• **EXERCISE DETAILS**
Please give back every entry in full, word for word, but none of the pictures.

(Saved data entries)
--------
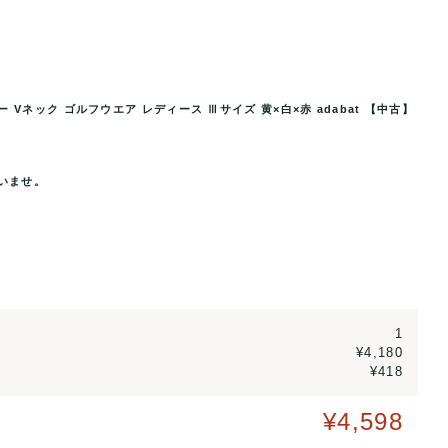
Vネック ゴルフウエア レディース Ⅲサイズ 黄×白×赤 adabat 【中古】
ネック ゴルフウエア レディース
アダバット ニットベスト ジャケット
...
Ⅲサイズ 黄
いませ。
1
¥4,180
¥418
¥4,598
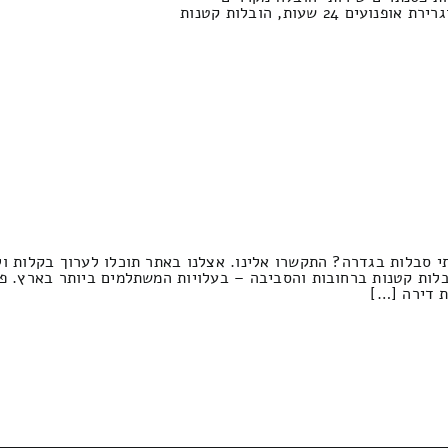
24 שעות, הובלות קטנות
 סבלות בגדרה? התקשרו אלינו. אצלנו באתר תוכלו לערוך בקלות ול
לות קטנות ברחובות והסביבה – בעלויות המשתלמים ביותר בארץ. פ
 דירה […]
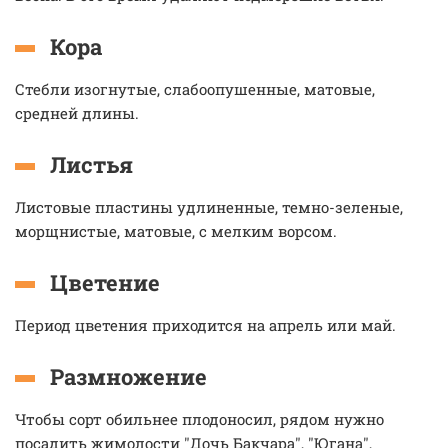
Кора
Стебли изогнутые, слабоопушенные, матовые,
средней длины.
Листья
Листовые пластины удлиненные, темно-зеленые,
морщнистые, матовые, с мелким ворсом.
Цветение
Период цветения приходится на апрель или май.
Размножение
Чтобы сорт обильнее плодоносил, рядом нужно
посадить жимолости "Дочь Бакчара", "Югана",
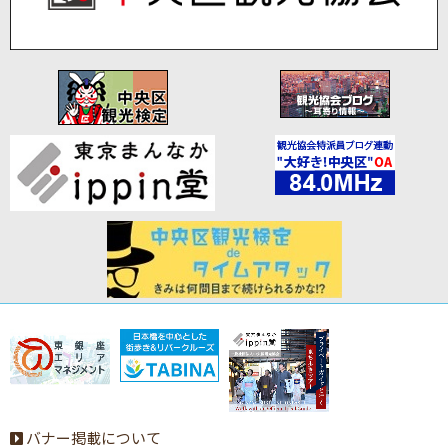
バナー掲載について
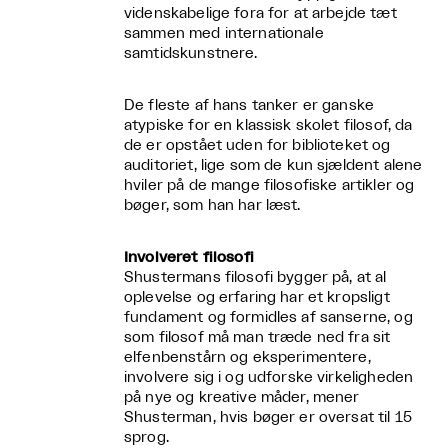
videnskabelige fora for at arbejde tæt
sammen med internationale
samtidskunstnere.
De fleste af hans tanker er ganske
atypiske for en klassisk skolet filosof, da
de er opstået uden for biblioteket og
auditoriet, lige som de kun sjældent alene
hviler på de mange filosofiske artikler og
bøger, som han har læst.
Involveret filosofi
Shustermans filosofi bygger på, at al
oplevelse og erfaring har et kropsligt
fundament og formidles af sanserne, og
som filosof må man træde ned fra sit
elfenbenstårn og eksperimentere,
involvere sig i og udforske virkeligheden
på nye og kreative måder, mener
Shusterman, hvis bøger er oversat til 15
sprog.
--------
• **RESPONSE BOX**
Vネック ゴルフウエア レディース Ⅲサイズ 黄×白×赤 adabat 【中古】
ネック ゴルフウエア レディース
アダバット ニットベスト ジャケット
...
Ⅲサイズ 黄
いませ。
1
¥4,180
¥418
¥4,598
24 שעות, הובלות קטנות
 סבלות בגדרה? התקשרו אלינו. אצלנו באתר תוכלו לערוך בקלות ול
לות קטנות ברחובות והסביבה – בעלויות המשתלמים ביותר בארץ. פ
 דירה […]
Кора
Стебли изогнутые, слабоопушенные, матовые,
средней длины.
Листья
Листовые пластины удлиненные, темно-зеленые,
морщнистые, матовые, с мелким ворсом.
Цветение
Период цветения приходится на апрель или май.
Размножение
Чтобы сорт обильнее плодоносил, рядом нужно
посадить жимолости "Дочь Бакчара", "Югана",
バナー掲載について
videnskabelige fora for at arbejde tæt
sammen med internationale
samtidskunstnere.
De fleste af hans tanker er ganske
atypiske for en klassisk skolet filosof, da
de er opstået uden for biblioteket og
auditoriet, lige som de kun sjældent alene
hviler på de mange filosofiske artikler og
bøger, som han har læst.
Involveret filosofi
Shustermans filosofi bygger på, at al
oplevelse og erfaring har et kropsligt
fundament og formidles af sanserne, og
som filosof må man træde ned fra sit
elfenbenstårn og eksperimentere,
involvere sig i og udforske virkeligheden
på nye og kreative måder, mener
Shusterman, hvis bøger er oversat til 15
sprog.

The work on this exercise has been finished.